But leaving that aside, we can take sensitivity to our model to
these different parameters. Another way to ask the same question is, is sort of what are the
predictions of the model? And how do they compare to other observations that we can see from Cassini,
the heat flow that's coming out of the South Pole, or the volume of ice particles that are emanating,
you know, if the if the volume of ice that can come out of the geysers is 100
times what my model would produce partial melting, then that means that it's probably not a good
model for the system. And so those are the types of data. In the heat flow example, there's really
nice work describing the decay rate of heat away from a tiger stripe. And so the shear heating
model, it produces a lot of heat at
that location, and then that heat decays away. And so if we are able to match the decay rate,
or at least spectra of the decay rate from the tiger stripe, that could be a good description
of what's happening thermodynamically. So far, so good. I mean, is the data
kind of matching up with what you thought, what the model told you you might see?
Well, I mean, so all of this is preliminary, right? So we haven't published this paper yet. We're still working on it. But yes, those are sort of our basically two targets is trying to figure out under what parameter regimes do we observe the things that are observed in Cassini? And, you know, our preliminary work suggests, yes, that we can find parameter regimes that can produce these sort of, that can match those observations from Cassini.
Jacob, you called this a cautionary tale.
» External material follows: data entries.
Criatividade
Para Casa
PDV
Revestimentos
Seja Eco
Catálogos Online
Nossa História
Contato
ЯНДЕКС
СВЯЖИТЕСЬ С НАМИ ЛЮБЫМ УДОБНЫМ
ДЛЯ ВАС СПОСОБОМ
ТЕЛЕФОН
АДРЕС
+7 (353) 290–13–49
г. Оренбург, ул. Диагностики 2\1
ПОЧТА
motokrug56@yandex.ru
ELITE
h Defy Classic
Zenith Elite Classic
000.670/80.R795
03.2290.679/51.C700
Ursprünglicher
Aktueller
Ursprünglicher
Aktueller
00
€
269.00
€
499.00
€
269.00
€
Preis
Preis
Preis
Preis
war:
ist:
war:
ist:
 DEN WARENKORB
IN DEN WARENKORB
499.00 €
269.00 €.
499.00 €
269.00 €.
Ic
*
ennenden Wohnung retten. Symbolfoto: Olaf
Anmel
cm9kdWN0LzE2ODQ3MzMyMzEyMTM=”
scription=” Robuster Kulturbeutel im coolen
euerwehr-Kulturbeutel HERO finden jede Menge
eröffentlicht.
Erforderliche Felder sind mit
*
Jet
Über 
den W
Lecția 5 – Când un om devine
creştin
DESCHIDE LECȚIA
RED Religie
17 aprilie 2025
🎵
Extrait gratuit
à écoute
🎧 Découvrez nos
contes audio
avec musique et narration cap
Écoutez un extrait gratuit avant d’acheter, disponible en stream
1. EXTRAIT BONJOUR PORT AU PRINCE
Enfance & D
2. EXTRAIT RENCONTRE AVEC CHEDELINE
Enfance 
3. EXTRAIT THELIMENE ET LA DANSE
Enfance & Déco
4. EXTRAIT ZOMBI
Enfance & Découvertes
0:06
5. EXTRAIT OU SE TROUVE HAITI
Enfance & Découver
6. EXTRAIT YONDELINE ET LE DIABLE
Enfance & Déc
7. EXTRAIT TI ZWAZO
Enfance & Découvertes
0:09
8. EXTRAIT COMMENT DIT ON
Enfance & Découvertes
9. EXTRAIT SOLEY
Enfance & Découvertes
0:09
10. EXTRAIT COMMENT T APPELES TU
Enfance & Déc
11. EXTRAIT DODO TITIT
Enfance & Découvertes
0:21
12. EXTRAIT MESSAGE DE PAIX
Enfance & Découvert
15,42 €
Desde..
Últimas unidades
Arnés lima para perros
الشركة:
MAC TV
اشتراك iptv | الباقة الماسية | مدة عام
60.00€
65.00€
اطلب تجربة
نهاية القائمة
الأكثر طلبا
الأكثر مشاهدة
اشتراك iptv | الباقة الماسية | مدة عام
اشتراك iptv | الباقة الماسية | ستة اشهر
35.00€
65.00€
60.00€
Do you remember what you meant by that?
Colin touched on it a bit as far as things like extrapolating the chemistry from the Cassini measurements.
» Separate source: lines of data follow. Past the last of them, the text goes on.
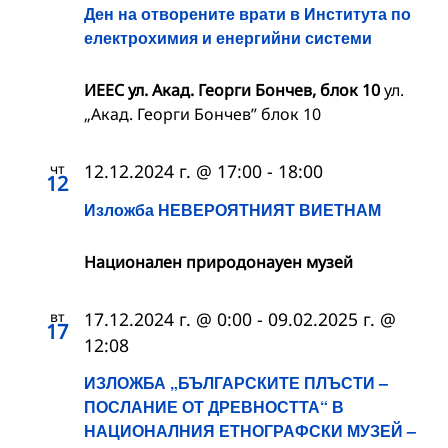
Ден на отворените врати в Института по
електрохимия и енергийни системи
ИЕЕС ул. Акад. Георги Бончев, блок 10
ул.
„Акад. Георги Бончев” блок 10
чт
12.12.2024 г. @ 17:00
-
18:00
12
Изложба НЕВЕРОЯТНИЯТ ВИЕТНАМ
Национален природонауен музей
вт
17.12.2024 г. @ 0:00
-
09.02.2025 г. @
17
12:08
ИЗЛОЖБА „БЪЛГАРСКИТЕ ПЛЪСТИ –
ПОСЛАНИЕ ОТ ДРЕВНОСТТА“ В
НАЦИОНАЛНИЯ ЕТНОГРАФСКИ МУЗЕЙ –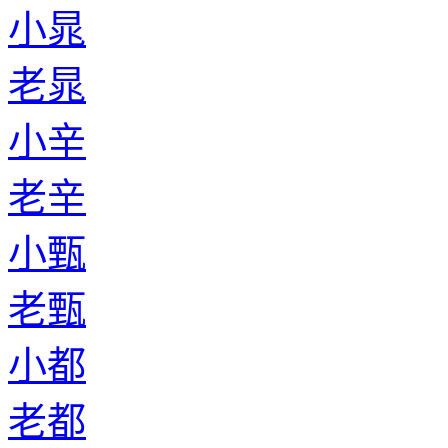
小晁
老晁
小辛
老辛
小甄
老甄
小都
老都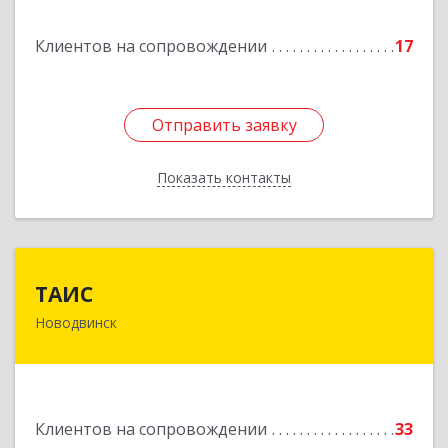
Подробнее
Клиентов на сопровождении
17
Отправить заявку
Отправить заявку
Показать контакты
Назад
ТАИС
ТАИС
Новодвинск
164902, Архангельская обл, Новодвинск г,
Димитрова ул, дом № 4а
Подробнее
Клиентов на сопровождении
33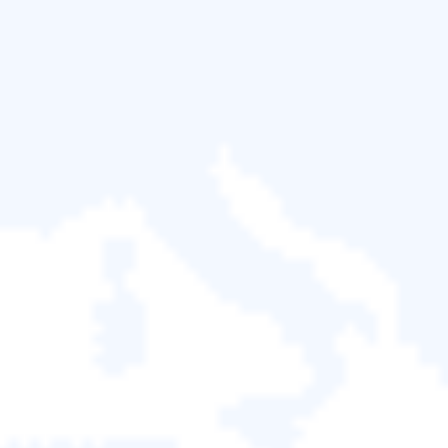
啟用試用版 |帶產品金鑰的 Active EaseUS Partition
Master
啟用免費版本 |如何免費啟用 EaseUS Partition
Master
EaseUS Partition Master 的新功能
啟用試用版 | 產品金鑰的 Active
EaseUS Partition Master
步驟 1.
下載並安裝 EaseUS Partition Master。
您必須首先在您的電腦上下載並安裝試用版。啟動試
用版，然後點選“啟用”
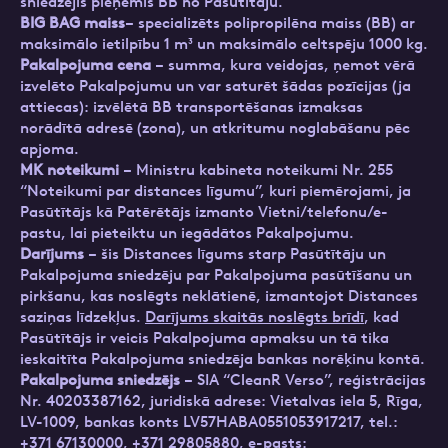
sniedzējis pieņēmis BB no Pasūtītāju.
BIG BAG maiss
– specializēts polipropilēna maiss (BB) ar
maksimālo ietilpību 1 m³ un maksimālo celtspēju 1000 kg.
Pakalpojuma cena
– summa, kura veidojas, ņemot vērā
izvelēto Pakalpojumu un var saturēt šādas pozīcijas (ja
attiecas): izvēlētā BB transportēšanas izmaksas
norādītā adresē (zona), un atkritumu noglabāšanu pēc
apjoma.
MK noteikumi
– Ministru kabineta noteikumi Nr. 255
“Noteikumi par distances līgumu”, kuri piemērojami, ja
Pasūtītājs kā Patērētājs izmanto Vietni/telefonu/e-
pastu, lai pieteiktu un iegādātos Pakalpojumu.
Darījums
– šis Distances līgums starp Pasūtītāju un
Pakalpojuma sniedzēju par Pakalpojuma pasūtīšanu un
pirkšanu, kas noslēgts neklātienē, izmantojot Distances
saziņas līdzekļus.
Darījums skaitās noslēgts brīdī
, kad
Pasūtītājs ir veicis Pakalpojuma apmaksu un tā tika
ieskaitīta Pakalpojuma sniedzēja bankas norēķinu kontā.
Pakalpojuma sniedzējs
– SIA “CleanR Verso”, reģistrācijas
Nr. 40203387162, juridiskā adrese: Vietalvas iela 5, Rīga,
LV-1009, bankas konts LV57HABA0551053917217, tel.:
+371 67130000, +371 29805880, e-pasts: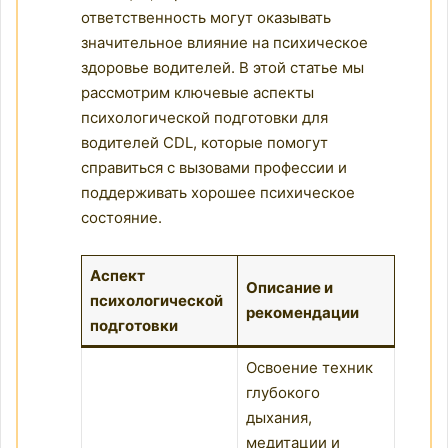
ответственность могут оказывать
значительное влияние на психическое
здоровье водителей. В этой статье мы
рассмотрим ключевые аспекты
психологической подготовки для
водителей CDL, которые помогут
справиться с вызовами профессии и
поддерживать хорошее психическое
состояние.
Аспект
Описание и
психологической
рекомендации
подготовки
Освоение техник
глубокого
дыхания,
медитации и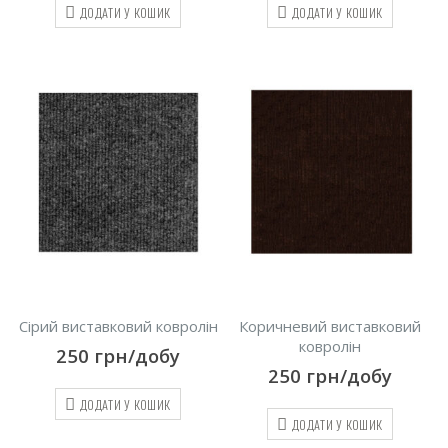
ДОДАТИ У КОШИК
ДОДАТИ У КОШИК
Сірий виставковий ковролін
Коричневий виставковий
ковролін
250
грн/добу
250
грн/добу
ДОДАТИ У КОШИК
ДОДАТИ У КОШИК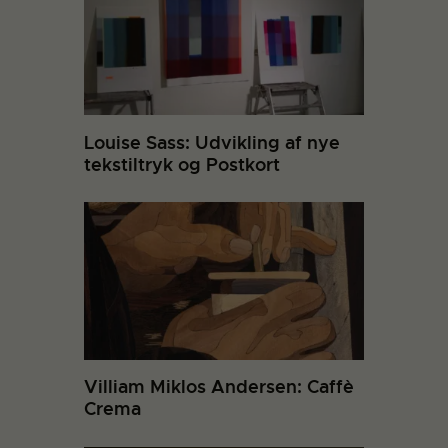
Louise Sass: Udvikling af nye
tekstiltryk og Postkort
Villiam Miklos Andersen: Caffè
Crema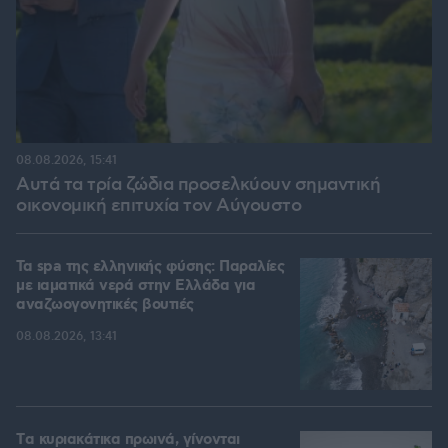
08.08.2026, 15:41
Αυτά τα τρία ζώδια προσελκύουν σημαντική
οικονομική επιτυχία τον Αύγουστο
Τα spa της ελληνικής φύσης: Παραλίες
με ιαματικά νερά στην Ελλάδα για
αναζωογονητικές βουτιές
08.08.2026, 13:41
Tα κυριακάτικα πρωινά, γίνονται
is kind of this tricky bit where if you're directly accessing the ocean, there's a chance that that is a more representative chemistry in the plume particles, but that if there's kind of
this intermediate step, there could be an issue, I think. And for astrobiology, it's kind of the
same thing. You know, when we're thinking about, are these oceans habitable? You know, we want to
know, can things live in these oceans? And I think some of the big questions related to that are, are there the nutrients and energy sources in
these oceans that would make these oceans habitable? But it's kind of like, you know,
me trying to guess what's in your kitchen right now, food flies or something like that, right?
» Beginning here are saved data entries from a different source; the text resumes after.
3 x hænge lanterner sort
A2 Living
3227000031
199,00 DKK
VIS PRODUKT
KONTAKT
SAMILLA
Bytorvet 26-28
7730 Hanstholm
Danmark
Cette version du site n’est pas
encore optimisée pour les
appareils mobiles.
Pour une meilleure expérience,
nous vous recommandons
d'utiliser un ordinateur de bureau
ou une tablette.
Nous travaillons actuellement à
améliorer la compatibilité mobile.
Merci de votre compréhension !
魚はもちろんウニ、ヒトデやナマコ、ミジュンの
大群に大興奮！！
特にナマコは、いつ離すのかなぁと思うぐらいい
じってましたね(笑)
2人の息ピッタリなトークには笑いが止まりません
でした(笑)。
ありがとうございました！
And, you know, if I can actually be there, and if we have missions that can actually get to the
ocean, then you can take these measurements and look around and see what's there and determine whether there's enough there that these potential organisms could use.
But if we're just detecting these plume particles, you kind of maybe have like a shopping list of things that somebody has, if you've had these particles erupted through a plume.
you've had these particles erupted through a plume. But if these chemicals have been entrained in the ice shell and then processed and concentrated and melted and refrozen, it's kind of like
finding that shopping list after it's gone through the washing machine or something, right? You just
have these like little pieces and you're trying to figure out now what's in this kitchen and
what's usable and like, is this a good representation of what's actually down underneath the surface? So we need to be cautious, I guess, in understanding that there might have
been a lot of processes and revamping and, you know, maybe only a small amount of this information
from down deep actually got trapped in these particles that we're measuring. So that was kind
of my thinking for the cautionary tale quote.
So has this model and the results you have so far, has it at all affected your enthusiasm for some future mission to that moon of Saturn?
Not at all. No, I mean, I think that in many ways, the goal of this is not to dampen any excitement for Enceladus in any way.
is not to dampen any excitement for Enceladus in any way.
This was purely my enthusiasm for Enceladus,
finding a way to say, oh, this is a cool problem.
I would like to work on this. So marrying my excitement for Enceladus and science.
I'm excited about trying to understand how things work
and going to Enceladus and figuring this out.
And if we go to Enceladus or other lines
of evidence prove that this theory is completely wrong, I mean, that's flattery of the greatest
degree, right? I mean, I'm excited to learn how it works. And, you know, I'm just thrilled to
participate in it. Mars, Pluto, and Mar are just ahead when we rejoin Colin Meyer and Jacob Buffo in moments here on Planetary Radio.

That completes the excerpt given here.